Gifford's project lays the groundwork for pursuing machine learning-assisted counts of seals, though they acknowledge that the model, which currently predicts with 60% average precision, could be further refined. "I'm only using freely accessible images right now," added Gifford. "With improved images, I have high confidence that the model would perform more robustly." 

"I have been impressed with how Silas took on a tough problem and figured out how to work on the different parts of the data pipeline," said Eric Van Dusen, outreach and technology lead for the Data Science Undergraduate Studies program and lecturer for the honors thesis class.
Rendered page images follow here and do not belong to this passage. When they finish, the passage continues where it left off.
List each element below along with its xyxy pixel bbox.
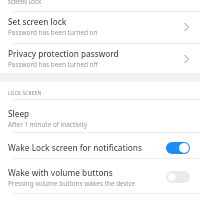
button[interactable]: Wake with volume buttons bbox=[0, 159, 200, 193]
button[interactable]: Set screen lock bbox=[0, 12, 200, 43]
staticText: SCREEN LOCK bbox=[8, 0, 42, 6]
staticText: Privacy protection password bbox=[8, 48, 119, 59]
button[interactable]: Wake Lock screen for notifications bbox=[0, 133, 200, 158]
staticText: Wake Lock screen for notifications bbox=[8, 142, 142, 153]
staticText: Password has been turned on bbox=[8, 28, 98, 37]
staticText: Wake with volume buttons bbox=[8, 167, 113, 178]
staticText: Sleep bbox=[8, 108, 30, 119]
button[interactable]: Sleep bbox=[0, 100, 200, 132]
staticText: After 1 minute of inactivity bbox=[8, 120, 88, 129]
button[interactable] bbox=[166, 142, 190, 154]
staticText: Pressing volume buttons wakes the device bbox=[8, 179, 136, 188]
staticText: Set screen lock bbox=[8, 16, 67, 27]
button[interactable] bbox=[166, 171, 190, 183]
staticText: LOCK SCREEN bbox=[8, 90, 42, 97]
button[interactable]: Privacy protection password bbox=[0, 44, 200, 73]
staticText: Password has been turned off bbox=[8, 60, 98, 69]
Improving safety and accuracy

Humans hunted elephant seals almost to the point of extinction 100 years ago. "There's this terrible story," said Gifford. "Smithsonian researchers found eight elephant seals in California in 1892. They were thrilled because they thought elephant seals had been extinct for 10 years – and then they killed seven of the eight and took them back to the museum." 

Historically exploited for blubber and fur, today elephant seals are covered by the Marine Mammal Protection Act. "We never want them to be endangered again, so it's important to monitor them," Gifford said. After a 150-year absence, the first breeding pair of elephant seals were spotted in Point Reyes in 1981. Today the population has skyrocketed to approximately 4,000 seals in the park.

A view of seals on the beach from a lookout point and a close-up.  (Photo/ Silas Gifford)
Counting seals from a lookout point at Point Reyes National Seashore (left) and a closer look at the seals from above (right). (Photo/ Silas Gifford)

Gifford explained that the preferred monitoring method involves looking down at the seals from cliffs, though not all coves are easily viewed from above, and cliffside erosion has limited access to some lookout points. In that case, surveyors cautiously walk on the beach to tally the seals. Manually counting seals requires an enormous time commitment from many volunteers – approximately 900 hours in a season, Gifford calculated.  

Having assisted in counts at Point Reyes, Gifford knows how intimidating it is to be within five feet of an elephant seal. "They're huge, and it's really not a good idea to get close to them. It's not likely, but they could charge at you." 

Gifford said that the key incentives to develop their model further are greater counting accuracy, increased safety for surveyors and less disruption for seals in scenarios when they cannot be counted from above.

Exploring data science at Berkeley

"I was part of the first freshman class accepted to the data science major at Berkeley," Gifford noted. After completing their third year of undergraduate studies, Gifford will graduate this month and enter the School of Information’s  Master of Information and Data Science program in the fall. 

Taking advantage of the many opportunities for Berkeley data science students, Gifford participated in the Data Scholars program, which offers community and mentorship for students with identities and backgrounds often underrepresented in STEM fields. This experience proved valuable, connecting Gifford to other students new to data science and leading to Gifford's undergraduate research internship at Point Reyes National Seashore. 

Elephant and harbor seals at Point Reyes National Seashore. (Photo/ Silas Gifford)
Elephant seals at Point Reyes National Seashore. (Photo/ Silas Gifford). 

Gifford completed their year-long research and thesis project on remote seal monitoring through the Data Science Honors program. "I loved Silas' project because I love Point Reyes, and I have been out to those cliffs where the spotters are counting animals,” Van Dusen said. “Every year, I am surprised by the breadth of topics that honors thesis students apply their data science skills to."

Gifford plans to revisit their model over the summer and explore improvements. "I have a newfound appreciation for the invisible labor that goes into making machine learning datasets,” reflected Gifford. “Completing my thesis showed me that I can do research and work on interdisciplinary teams. Being in almost complete control over my research has really boosted my confidence.”